By April 29, the strike had spread to nearby Victoria, British Columbia, the provincial capital, where an estimated 200 children stormed the city's legislature building. The city's Times Colonist newspaper of April 30 carried the story with the headline "Children Invade Legislature building", along with a photograph of placard-carrying children on the legislature's steps.

As news coverage of the strike increased, the strike spread east. In Burnaby, British Columbia, a bicycle parade of protesting children is reported to have blocked Kingsway, a main thoroughfare. Sales of chocolate bars fell by a reported 80%, with Winnipeg merchants reporting a day where they failed to sell any bars.
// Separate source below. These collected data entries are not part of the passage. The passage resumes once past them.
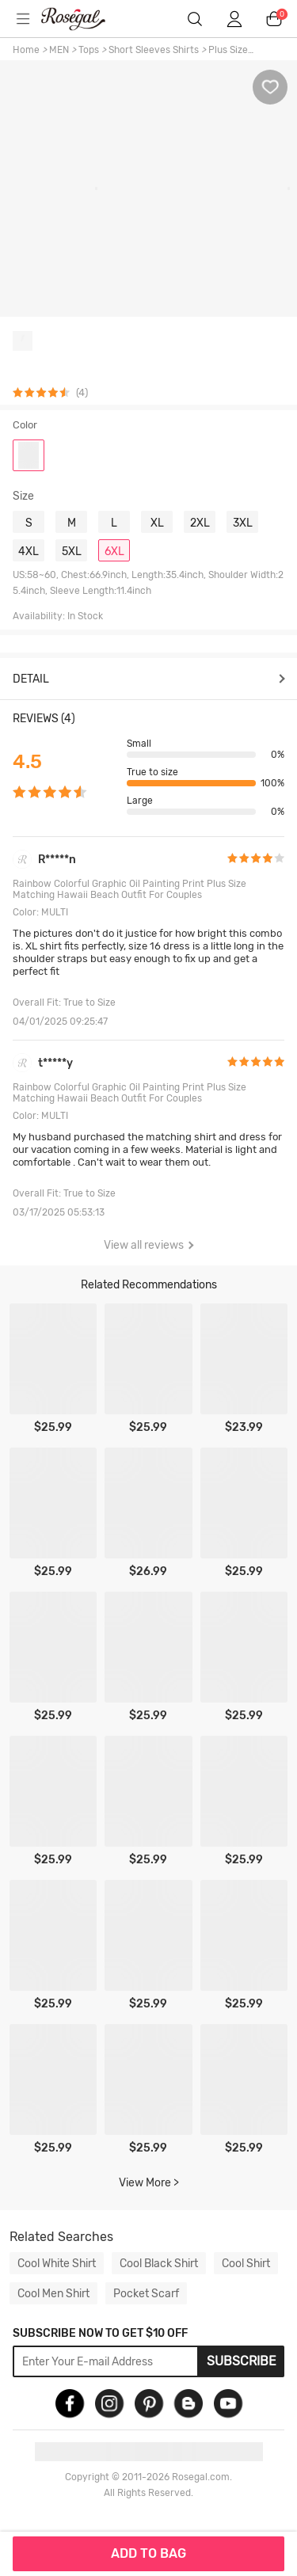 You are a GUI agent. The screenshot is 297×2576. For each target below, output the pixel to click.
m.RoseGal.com (83, 19)
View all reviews (148, 1245)
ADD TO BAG (148, 2553)
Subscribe (241, 2361)
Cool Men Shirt (53, 2293)
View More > (149, 2183)
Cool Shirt (246, 2263)
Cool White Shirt (56, 2263)
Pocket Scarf (146, 2293)
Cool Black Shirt (159, 2263) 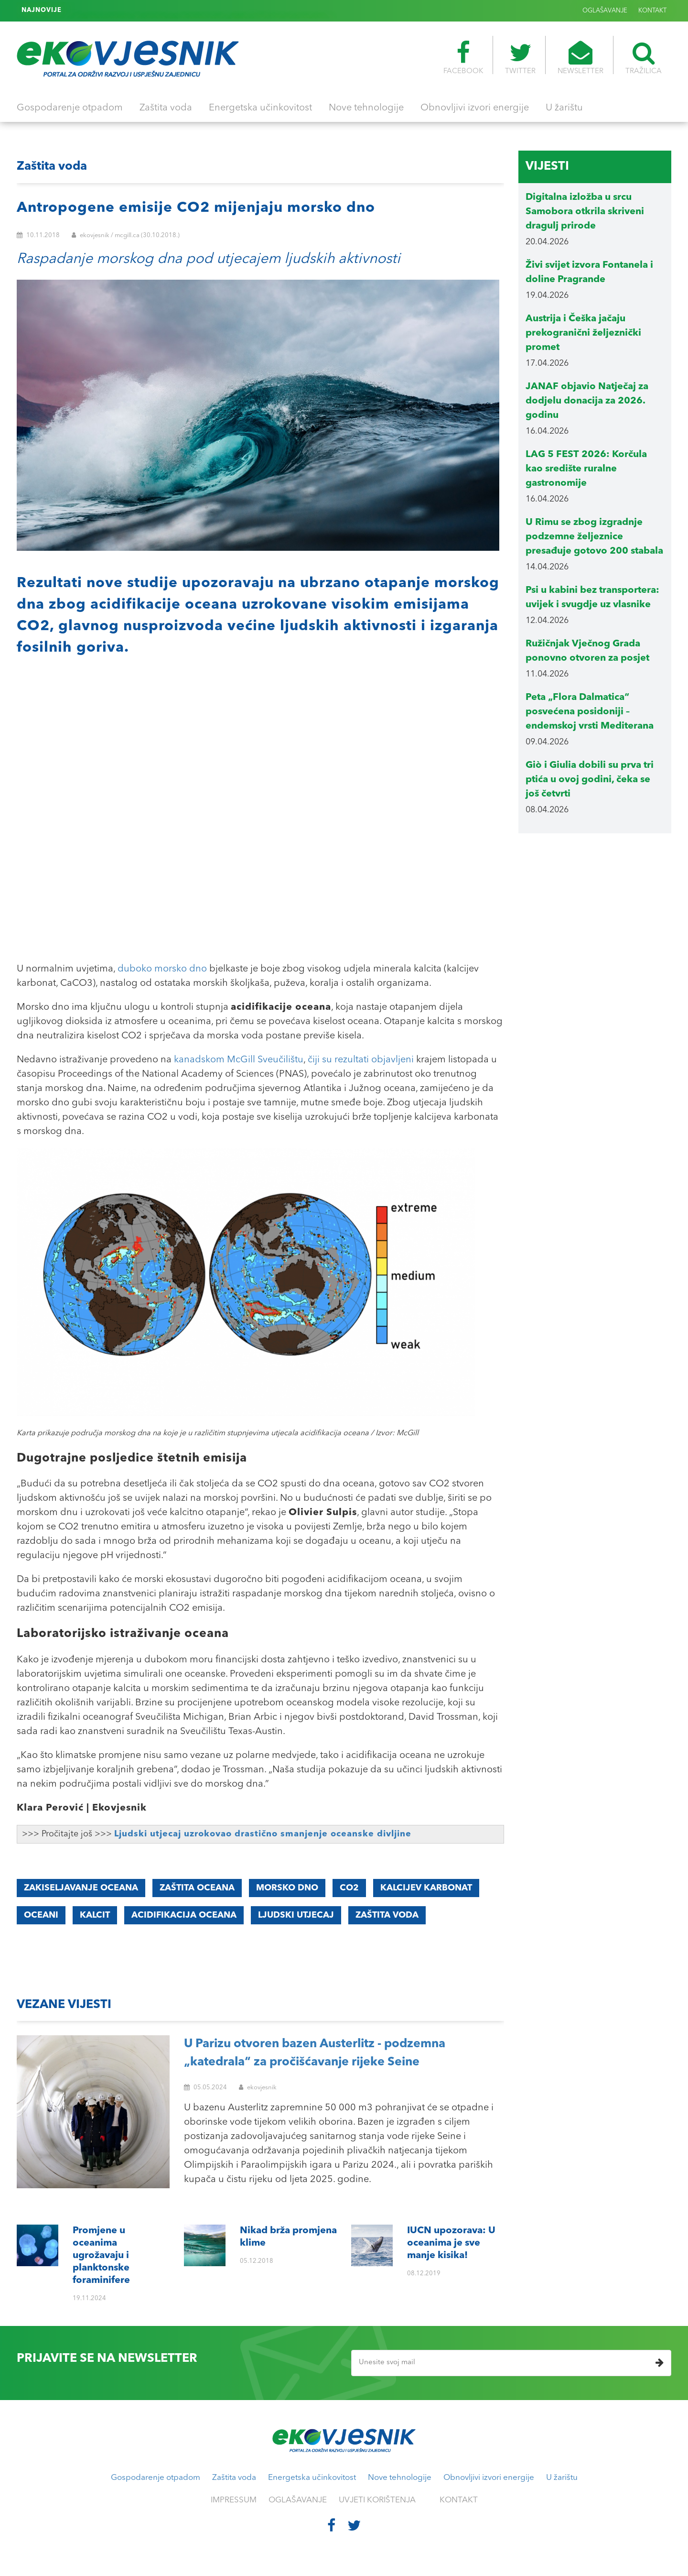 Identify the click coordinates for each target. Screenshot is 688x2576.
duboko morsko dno (162, 969)
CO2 (349, 1888)
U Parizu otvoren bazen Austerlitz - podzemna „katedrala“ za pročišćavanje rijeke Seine (314, 2053)
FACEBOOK (463, 58)
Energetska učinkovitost (260, 108)
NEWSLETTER (580, 58)
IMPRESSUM (234, 2500)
In Edmonton, Alberta, 300 children, accompanied by a police escort, marched down the city's Jasper Avenue to protest the increase on April 29. A few days later on May 2, 500 Toronto schoolchildren marched along Bloor Street to protest against the price hike. On May 3, in the Canadian capital of Ottawa, 60 students marched on Parliament Hill. Led by ten buglers, one carried a sign saying "We'll eat worms before we eat eight-cent chocolate bars".

===Communist claims===
Around the same time as the Toronto march, an anonymous tipster told the Toronto Evening Telegram that the National Federation of Labour Youth, which had supported the Toronto protest, had communist backing. In the article, the paper wrote that
Chocolate bars and a world revolution may seem poles apart, but to the devious, Communist mind, there is a close relationship. They don't realize it, but the indignant students parading with their placards demanding a 5 cent candy bar have become another instrument in the Communist grand strategy of the creation of chaos. The Financial Post newspaper followed up with an article headlined Communists run candy bar strike, recruit young children for parade.

Fearing being associated with the supposed backers, the strike's organizational supporters and the parents of the child strikers began to withdraw. The Youth Action Committee of Victoria BC, which had supported the strike, withdrew their support on May 5. Vancouver's Sat-Teen Club, whose 2500 members had supported the strike, withdrew and stated that "mob demonstrations and strikes are not consistent with the ideals of the club".

Ultimately, the strike fizzled out and the price of chocolate bars was maintained at eight cents.

===Reactions and legacy===
In response to the strike, on May 2 the candy manufacturer Rowntree's published an open letter in Canadian newspapers titled Why You Pay 8¢ for a Rowntree Chocolate Bar. A representative of the Moirs chocolate company spoke on CBC radio to defend the price increase. On May 7, 1947, the Toronto company Willards' Chocolates published an open letter in the Toronto Star with the headline "5¢ Chocolate Bars just aren't possible NOW".

The strike was the subject of the 2000 documentary film The Five Cent War. The 2007 novel Maggie and the Chocolate War by Canadian author Michelle Mulder was based on the protest. The strike was memorialized in 2017 with a public mural in Chemainus, British Columbia. The mural, based on the original Vancouver Sun photograph, depicts the original Ladysmith protesters eating ice cream rather than chocolate bars because, at the time of the protest, ice cream was still priced at five cents.